- PROMPT -
An exact copy of the entries is needed, with every line included.

- Recorded data -
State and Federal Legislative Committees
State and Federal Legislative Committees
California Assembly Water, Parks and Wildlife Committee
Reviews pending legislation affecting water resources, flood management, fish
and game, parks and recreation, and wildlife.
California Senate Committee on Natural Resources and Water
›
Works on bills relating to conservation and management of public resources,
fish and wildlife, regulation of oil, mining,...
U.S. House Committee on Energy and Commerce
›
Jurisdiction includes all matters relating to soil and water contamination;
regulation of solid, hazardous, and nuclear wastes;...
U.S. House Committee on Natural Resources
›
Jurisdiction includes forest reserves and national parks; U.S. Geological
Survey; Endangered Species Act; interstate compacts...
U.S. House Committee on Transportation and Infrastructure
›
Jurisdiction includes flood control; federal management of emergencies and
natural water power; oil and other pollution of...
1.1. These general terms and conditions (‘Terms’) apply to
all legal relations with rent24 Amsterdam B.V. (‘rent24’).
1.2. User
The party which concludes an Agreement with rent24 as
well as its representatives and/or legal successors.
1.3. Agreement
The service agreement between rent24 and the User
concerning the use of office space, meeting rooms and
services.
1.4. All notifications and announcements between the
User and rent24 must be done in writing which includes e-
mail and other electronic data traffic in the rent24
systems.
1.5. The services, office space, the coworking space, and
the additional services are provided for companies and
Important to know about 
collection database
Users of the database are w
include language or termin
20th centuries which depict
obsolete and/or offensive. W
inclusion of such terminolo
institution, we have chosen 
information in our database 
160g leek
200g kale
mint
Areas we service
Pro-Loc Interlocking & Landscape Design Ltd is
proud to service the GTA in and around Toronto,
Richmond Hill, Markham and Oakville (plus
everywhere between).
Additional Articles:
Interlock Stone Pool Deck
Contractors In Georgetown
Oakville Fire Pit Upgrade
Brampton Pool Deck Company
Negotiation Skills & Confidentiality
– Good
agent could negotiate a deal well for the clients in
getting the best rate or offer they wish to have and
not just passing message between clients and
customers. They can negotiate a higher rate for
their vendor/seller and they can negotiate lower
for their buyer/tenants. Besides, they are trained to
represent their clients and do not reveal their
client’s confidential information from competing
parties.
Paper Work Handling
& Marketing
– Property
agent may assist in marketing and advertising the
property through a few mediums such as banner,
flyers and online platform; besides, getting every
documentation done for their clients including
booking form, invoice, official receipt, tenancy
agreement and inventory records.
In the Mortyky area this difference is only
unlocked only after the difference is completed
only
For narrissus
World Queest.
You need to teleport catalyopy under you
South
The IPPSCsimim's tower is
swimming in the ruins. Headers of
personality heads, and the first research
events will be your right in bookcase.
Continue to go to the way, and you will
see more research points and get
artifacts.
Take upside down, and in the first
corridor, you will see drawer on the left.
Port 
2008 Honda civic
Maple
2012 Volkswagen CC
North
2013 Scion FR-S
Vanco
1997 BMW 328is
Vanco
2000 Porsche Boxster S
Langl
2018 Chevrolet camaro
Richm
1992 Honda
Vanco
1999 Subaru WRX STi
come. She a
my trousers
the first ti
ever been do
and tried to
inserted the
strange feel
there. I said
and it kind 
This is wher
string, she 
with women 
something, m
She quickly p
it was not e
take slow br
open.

- TASK OUTPUT -
State and Federal Legislative Committees
State and Federal Legislative Committees
California Assembly Water, Parks and Wildlife Committee
Reviews pending legislation affecting water resources, flood management, fish
and game, parks and recreation, and wildlife.
California Senate Committee on Natural Resources and Water
›
Works on bills relating to conservation and management of public resources,
fish and wildlife, regulation of oil, mining,...
U.S. House Committee on Energy and Commerce
›
Jurisdiction includes all matters relating to soil and water contamination;
regulation of solid, hazardous, and nuclear wastes;...
U.S. House Committee on Natural Resources
›
Jurisdiction includes forest reserves and national parks; U.S. Geological
Survey; Endangered Species Act; interstate compacts...
U.S. House Committee on Transportation and Infrastructure
›
Jurisdiction includes flood control; federal management of emergencies and
natural water power; oil and other pollution of...
1.1. These general terms and conditions (‘Terms’) apply to
all legal relations with rent24 Amsterdam B.V. (‘rent24’).
1.2. User
The party which concludes an Agreement with rent24 as
well as its representatives and/or legal successors.
1.3. Agreement
The service agreement between rent24 and the User
concerning the use of office space, meeting rooms and
services.
1.4. All notifications and announcements between the
User and rent24 must be done in writing which includes e-
mail and other electronic data traffic in the rent24
systems.
1.5. The services, office space, the coworking space, and
the additional services are provided for companies and
Important to know about 
collection database
Users of the database are w
include language or termin
20th centuries which depict
obsolete and/or offensive. W
inclusion of such terminolo
institution, we have chosen 
information in our database 
160g leek
200g kale
mint
Areas we service
Pro-Loc Interlocking & Landscape Design Ltd is
proud to service the GTA in and around Toronto,
Richmond Hill, Markham and Oakville (plus
everywhere between).
Additional Articles:
Interlock Stone Pool Deck
Contractors In Georgetown
Oakville Fire Pit Upgrade
Brampton Pool Deck Company
Negotiation Skills & Confidentiality
– Good
agent could negotiate a deal well for the clients in
getting the best rate or offer they wish to have and
not just passing message between clients and
customers. They can negotiate a higher rate for
their vendor/seller and they can negotiate lower
for their buyer/tenants. Besides, they are trained to
represent their clients and do not reveal their
client’s confidential information from competing
parties.
Paper Work Handling
& Marketing
– Property
agent may assist in marketing and advertising the
property through a few mediums such as banner,
flyers and online platform; besides, getting every
documentation done for their clients including
booking form, invoice, official receipt, tenancy
agreement and inventory records.
In the Mortyky area this difference is only
unlocked only after the difference is completed
only
For narrissus
World Queest.
You need to teleport catalyopy under you
South
The IPPSCsimim's tower is
swimming in the ruins. Headers of
personality heads, and the first research
events will be your right in bookcase.
Continue to go to the way, and you will
see more research points and get
artifacts.
Take upside down, and in the first
corridor, you will see drawer on the left.
Port 
2008 Honda civic
Maple
2012 Volkswagen CC
North
2013 Scion FR-S
Vanco
1997 BMW 328is
Vanco
2000 Porsche Boxster S
Langl
2018 Chevrolet camaro
Richm
1992 Honda
Vanco
1999 Subaru WRX STi
come. She a
my trousers
the first ti
ever been do
and tried to
inserted the
strange feel
there. I said
and it kind 
This is wher
string, she 
with women 
something, m
She quickly p
it was not e
take slow br
open.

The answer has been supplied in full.